Scientists Are Testing a Vaccine Built From Folded DNA — and It May Outperform mRNA

The mRNA vaccine revolution transformed medicine — but it came with limitations. Vaccines need ultra-cold storage, immune responses can wane, and production requires complex infrastructure. Now, a fundamentally different approach is entering testing: vaccines built from folded DNA.
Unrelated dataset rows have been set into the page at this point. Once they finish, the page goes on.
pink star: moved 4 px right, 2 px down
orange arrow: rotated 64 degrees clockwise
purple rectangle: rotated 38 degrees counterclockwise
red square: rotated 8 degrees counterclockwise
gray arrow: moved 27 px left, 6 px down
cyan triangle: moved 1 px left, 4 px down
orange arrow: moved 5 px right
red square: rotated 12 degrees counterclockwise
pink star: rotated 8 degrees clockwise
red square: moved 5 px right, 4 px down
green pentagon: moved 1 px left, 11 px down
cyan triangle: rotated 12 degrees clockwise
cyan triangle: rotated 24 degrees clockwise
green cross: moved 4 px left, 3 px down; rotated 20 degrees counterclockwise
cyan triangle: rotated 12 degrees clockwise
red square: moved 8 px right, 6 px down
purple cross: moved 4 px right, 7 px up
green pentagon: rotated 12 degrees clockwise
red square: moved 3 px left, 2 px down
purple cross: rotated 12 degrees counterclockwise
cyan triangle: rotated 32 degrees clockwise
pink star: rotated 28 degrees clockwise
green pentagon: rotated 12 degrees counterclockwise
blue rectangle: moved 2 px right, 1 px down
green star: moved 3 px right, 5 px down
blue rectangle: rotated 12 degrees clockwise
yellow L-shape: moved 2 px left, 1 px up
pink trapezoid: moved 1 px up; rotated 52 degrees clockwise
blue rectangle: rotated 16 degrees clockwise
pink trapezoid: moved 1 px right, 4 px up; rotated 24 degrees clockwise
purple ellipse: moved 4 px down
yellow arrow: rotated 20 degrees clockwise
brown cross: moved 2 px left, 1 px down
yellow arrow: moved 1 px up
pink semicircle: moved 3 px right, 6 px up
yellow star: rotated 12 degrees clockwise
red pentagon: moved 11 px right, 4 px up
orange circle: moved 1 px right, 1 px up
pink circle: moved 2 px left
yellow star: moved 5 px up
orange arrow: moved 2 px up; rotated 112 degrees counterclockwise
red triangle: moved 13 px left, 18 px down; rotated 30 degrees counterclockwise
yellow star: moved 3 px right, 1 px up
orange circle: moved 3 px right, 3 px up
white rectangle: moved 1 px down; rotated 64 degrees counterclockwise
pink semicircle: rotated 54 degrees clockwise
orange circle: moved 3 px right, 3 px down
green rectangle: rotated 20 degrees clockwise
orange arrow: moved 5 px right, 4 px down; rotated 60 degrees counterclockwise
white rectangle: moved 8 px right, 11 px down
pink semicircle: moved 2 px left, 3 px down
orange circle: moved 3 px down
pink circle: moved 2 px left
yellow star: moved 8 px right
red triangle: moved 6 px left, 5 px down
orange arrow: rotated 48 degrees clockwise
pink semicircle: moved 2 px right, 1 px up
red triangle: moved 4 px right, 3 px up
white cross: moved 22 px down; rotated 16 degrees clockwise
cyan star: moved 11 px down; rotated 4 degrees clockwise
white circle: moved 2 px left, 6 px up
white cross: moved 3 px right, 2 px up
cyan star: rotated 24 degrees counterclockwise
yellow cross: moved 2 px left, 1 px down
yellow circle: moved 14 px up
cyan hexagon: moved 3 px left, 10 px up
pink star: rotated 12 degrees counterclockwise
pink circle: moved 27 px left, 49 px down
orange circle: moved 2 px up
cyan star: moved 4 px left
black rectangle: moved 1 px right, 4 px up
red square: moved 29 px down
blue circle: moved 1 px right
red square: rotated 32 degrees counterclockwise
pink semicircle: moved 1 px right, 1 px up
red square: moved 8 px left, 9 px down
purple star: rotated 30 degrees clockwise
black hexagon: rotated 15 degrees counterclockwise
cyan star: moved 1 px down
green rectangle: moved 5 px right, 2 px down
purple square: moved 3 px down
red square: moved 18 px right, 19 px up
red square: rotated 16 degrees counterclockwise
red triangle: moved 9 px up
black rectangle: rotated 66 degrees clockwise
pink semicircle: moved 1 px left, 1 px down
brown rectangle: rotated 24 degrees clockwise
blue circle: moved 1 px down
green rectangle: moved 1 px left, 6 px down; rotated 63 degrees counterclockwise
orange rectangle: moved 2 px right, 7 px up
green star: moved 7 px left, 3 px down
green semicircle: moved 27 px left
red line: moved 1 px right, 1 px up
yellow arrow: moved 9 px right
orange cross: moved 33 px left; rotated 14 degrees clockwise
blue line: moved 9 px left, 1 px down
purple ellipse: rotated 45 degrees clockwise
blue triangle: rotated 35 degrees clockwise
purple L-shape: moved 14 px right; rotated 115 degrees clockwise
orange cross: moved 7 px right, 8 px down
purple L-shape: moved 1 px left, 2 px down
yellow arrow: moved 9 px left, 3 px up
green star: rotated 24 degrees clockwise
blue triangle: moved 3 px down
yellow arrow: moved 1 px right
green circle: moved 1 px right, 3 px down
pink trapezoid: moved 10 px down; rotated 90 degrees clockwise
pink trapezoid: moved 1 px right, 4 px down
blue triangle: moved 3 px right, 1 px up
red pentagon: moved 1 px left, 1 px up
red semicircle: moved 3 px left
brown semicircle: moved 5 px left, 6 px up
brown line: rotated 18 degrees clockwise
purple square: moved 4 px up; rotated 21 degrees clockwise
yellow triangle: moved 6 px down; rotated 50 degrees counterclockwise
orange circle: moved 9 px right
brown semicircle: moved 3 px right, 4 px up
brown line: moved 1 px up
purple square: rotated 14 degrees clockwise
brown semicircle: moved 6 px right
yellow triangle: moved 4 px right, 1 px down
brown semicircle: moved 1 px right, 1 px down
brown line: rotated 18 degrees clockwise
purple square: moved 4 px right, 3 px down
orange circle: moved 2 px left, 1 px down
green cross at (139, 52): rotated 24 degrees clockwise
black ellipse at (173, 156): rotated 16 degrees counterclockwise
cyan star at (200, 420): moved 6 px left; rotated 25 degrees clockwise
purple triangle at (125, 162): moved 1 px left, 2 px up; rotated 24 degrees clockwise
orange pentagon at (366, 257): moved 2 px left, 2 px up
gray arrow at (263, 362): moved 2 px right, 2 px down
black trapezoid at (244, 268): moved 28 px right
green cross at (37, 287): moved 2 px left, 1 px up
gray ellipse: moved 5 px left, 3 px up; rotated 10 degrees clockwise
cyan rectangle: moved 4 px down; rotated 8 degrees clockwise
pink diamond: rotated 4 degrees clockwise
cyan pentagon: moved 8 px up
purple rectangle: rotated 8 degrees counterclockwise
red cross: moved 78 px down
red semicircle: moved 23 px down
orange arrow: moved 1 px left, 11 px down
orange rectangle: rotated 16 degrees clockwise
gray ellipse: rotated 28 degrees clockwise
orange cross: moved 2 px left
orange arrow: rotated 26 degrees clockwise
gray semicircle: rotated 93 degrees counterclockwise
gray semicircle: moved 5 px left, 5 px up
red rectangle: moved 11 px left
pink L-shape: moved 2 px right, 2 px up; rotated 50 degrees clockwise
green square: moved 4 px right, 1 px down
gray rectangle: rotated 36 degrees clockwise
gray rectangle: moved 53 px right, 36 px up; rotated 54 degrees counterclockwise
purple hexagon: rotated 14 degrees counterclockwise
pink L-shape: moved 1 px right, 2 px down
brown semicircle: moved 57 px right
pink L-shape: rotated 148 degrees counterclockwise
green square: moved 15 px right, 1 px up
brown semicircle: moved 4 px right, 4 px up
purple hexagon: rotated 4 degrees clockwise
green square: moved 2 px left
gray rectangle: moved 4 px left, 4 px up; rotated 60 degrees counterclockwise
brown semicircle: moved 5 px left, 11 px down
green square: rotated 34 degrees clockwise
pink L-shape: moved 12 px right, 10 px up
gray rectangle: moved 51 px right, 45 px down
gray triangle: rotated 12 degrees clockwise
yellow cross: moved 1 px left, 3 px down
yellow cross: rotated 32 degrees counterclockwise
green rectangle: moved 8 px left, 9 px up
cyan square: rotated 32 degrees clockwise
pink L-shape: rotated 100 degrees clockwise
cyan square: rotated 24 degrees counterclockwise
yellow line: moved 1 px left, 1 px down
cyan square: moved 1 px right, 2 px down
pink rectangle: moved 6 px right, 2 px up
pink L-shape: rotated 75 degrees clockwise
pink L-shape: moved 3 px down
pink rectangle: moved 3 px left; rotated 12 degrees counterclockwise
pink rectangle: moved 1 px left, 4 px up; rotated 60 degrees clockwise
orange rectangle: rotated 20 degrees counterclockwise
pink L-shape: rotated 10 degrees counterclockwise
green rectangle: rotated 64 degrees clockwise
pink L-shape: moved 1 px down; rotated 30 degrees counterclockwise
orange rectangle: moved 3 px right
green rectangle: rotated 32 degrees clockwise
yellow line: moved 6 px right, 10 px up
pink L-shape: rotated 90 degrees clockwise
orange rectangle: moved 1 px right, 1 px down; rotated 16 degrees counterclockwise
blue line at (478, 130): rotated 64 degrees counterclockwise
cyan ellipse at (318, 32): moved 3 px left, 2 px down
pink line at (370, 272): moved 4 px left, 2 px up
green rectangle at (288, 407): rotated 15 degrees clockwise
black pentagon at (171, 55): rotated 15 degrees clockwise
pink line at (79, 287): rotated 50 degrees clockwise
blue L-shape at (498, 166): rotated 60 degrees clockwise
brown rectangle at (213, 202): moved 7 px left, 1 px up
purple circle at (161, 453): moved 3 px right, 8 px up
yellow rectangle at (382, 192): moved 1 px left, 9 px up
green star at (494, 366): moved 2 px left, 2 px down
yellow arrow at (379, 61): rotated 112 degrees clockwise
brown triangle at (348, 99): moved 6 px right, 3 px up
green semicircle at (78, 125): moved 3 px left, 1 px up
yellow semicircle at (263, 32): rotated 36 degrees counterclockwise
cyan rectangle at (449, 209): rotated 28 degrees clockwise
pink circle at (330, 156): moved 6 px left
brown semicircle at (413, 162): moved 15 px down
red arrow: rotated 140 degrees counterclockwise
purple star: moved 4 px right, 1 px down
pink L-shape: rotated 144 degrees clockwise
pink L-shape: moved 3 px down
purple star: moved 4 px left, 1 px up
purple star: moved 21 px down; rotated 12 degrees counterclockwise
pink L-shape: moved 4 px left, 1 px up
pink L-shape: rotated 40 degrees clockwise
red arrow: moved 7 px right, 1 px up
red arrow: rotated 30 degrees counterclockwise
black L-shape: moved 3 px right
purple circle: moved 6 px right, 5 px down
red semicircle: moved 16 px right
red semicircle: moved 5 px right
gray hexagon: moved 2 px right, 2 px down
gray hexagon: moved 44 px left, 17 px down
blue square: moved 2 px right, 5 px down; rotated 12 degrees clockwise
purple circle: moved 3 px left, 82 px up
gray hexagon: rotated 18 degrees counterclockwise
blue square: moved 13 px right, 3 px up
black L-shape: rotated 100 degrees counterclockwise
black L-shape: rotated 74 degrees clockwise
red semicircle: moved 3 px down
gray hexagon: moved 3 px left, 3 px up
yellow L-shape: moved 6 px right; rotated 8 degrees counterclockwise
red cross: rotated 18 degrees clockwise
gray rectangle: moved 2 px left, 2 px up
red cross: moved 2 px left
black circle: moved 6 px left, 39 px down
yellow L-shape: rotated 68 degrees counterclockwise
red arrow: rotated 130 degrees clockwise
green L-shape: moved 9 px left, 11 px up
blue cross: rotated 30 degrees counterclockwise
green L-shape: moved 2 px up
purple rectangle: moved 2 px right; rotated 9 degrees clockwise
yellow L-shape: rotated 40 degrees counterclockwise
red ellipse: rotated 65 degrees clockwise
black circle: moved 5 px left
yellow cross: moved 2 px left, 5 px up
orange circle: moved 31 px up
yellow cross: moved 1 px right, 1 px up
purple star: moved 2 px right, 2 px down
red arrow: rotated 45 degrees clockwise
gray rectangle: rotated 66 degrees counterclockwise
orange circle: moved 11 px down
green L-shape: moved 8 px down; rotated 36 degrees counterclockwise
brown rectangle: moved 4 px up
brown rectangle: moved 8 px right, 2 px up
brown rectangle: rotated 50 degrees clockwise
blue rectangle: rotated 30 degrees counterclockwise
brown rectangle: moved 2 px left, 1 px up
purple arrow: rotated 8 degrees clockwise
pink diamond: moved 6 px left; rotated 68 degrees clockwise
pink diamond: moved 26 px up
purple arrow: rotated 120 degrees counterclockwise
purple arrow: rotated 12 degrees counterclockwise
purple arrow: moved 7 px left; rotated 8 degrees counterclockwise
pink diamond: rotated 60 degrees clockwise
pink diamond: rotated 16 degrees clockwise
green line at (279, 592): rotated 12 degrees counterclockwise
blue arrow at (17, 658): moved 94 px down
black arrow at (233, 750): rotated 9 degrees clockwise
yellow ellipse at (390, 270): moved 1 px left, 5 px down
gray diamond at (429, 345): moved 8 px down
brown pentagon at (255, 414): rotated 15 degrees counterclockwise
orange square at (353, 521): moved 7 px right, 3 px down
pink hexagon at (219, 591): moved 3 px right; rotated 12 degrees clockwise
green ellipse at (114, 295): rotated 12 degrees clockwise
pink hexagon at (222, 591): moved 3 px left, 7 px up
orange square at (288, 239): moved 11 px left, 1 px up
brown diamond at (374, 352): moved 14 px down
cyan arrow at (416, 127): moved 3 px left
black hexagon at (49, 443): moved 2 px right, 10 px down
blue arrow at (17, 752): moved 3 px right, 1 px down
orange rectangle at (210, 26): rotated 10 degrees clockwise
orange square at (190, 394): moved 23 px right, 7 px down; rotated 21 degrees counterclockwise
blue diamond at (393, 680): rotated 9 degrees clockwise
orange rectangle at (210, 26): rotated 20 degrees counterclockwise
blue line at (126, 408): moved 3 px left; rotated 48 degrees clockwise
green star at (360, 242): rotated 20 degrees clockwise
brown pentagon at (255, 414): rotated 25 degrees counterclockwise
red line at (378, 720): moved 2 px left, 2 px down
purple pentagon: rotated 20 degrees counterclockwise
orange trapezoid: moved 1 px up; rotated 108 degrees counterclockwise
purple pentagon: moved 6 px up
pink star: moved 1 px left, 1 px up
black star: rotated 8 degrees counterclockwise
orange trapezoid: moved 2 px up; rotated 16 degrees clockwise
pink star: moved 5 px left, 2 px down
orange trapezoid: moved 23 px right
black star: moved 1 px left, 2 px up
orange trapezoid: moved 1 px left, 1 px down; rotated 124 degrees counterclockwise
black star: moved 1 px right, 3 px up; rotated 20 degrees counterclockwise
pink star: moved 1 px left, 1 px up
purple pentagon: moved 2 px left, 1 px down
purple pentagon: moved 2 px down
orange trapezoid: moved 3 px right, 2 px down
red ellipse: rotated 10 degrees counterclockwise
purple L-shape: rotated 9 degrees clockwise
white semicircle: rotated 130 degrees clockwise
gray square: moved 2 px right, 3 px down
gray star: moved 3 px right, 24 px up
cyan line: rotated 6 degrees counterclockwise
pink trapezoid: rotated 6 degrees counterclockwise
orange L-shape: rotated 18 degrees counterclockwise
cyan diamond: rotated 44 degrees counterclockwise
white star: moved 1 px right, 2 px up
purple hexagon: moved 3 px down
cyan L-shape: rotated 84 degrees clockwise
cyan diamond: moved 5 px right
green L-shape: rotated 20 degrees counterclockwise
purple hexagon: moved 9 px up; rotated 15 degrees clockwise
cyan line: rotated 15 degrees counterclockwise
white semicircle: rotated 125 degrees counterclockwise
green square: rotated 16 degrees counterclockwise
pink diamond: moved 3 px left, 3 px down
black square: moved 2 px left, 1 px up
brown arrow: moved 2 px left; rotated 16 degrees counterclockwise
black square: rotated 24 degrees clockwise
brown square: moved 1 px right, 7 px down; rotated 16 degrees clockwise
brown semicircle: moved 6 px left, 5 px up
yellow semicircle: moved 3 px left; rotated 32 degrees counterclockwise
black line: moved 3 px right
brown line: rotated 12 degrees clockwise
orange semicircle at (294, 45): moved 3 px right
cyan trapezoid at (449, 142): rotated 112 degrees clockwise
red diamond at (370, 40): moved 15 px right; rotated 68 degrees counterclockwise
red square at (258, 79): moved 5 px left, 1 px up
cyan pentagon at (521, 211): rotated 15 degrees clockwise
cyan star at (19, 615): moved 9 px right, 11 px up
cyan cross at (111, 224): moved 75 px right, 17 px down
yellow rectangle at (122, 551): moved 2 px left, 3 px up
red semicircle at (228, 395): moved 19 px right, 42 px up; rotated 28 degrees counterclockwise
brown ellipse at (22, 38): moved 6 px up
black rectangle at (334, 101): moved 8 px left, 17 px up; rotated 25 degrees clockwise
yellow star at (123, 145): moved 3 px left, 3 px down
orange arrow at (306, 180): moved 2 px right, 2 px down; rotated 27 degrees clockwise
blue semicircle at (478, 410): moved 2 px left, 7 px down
The platform is called DoriVac, and it works by precisely folding DNA strands into three-dimensional nanostructures — a technique borrowed from the field of DNA origami. These structures act as scaffolds that present antigens (the molecular targets that train the immune system) in a controlled, geometric arrangement that closely mimics how viruses actually look.

DNA Origami: The Science

DNA origami is a method of folding long strands of DNA into specific two- or three-dimensional shapes by using shorter "staple strands" that hold sections together. The result is a nanoscale structure of almost any shape — a box, a barrel, a sphere — with extraordinary precision.

DoriVac loads these structures with antigen molecules, displaying them on the scaffold's surface in a repeating, ordered pattern. The immune system's B cells — which produce antibodies — respond strongly to this kind of regular, repetitive pattern. It's how viruses are built, and the immune system has evolved to recognise it as a serious threat worth mounting a strong response to.

Early Results: Stronger, Longer-Lasting Immunity

Early animal studies suggest that DoriVac produces stronger and more durable antibody responses than equivalent mRNA vaccines. The ordered antigen presentation appears to trigger a more robust and long-lasting immune response — potentially addressing one of mRNA vaccines' most discussed limitations: waning immunity over time.

The platform also has practical advantages:

  • No lipid nanoparticles — DoriVac doesn't require the lipid nanoparticle delivery system that mRNA vaccines need, simplifying production and potentially reducing side effects
  • More stable storage — DNA is inherently more stable than mRNA, potentially enabling simpler refrigeration requirements
  • Modularity — antigens can be swapped in and out of the scaffold, allowing rapid redesign for new variants or pathogens

Next Steps

DoriVac is now entering clinical testing. Researchers are initially targeting respiratory viruses — COVID-19 variants and influenza — where the waning immunity problem has been most visible. If the strong responses seen in animal studies translate to humans, the platform could offer a new generation of vaccines with longer protection windows.

Beyond respiratory viruses, researchers are exploring DoriVac for HIV, cancer vaccines, and other conditions where durable immune responses are critical.

"mRNA vaccines were a revolution," the researchers noted. "But they were not the final answer. DoriVac is a fundamentally different approach — and the early data gives us real reasons for optimism."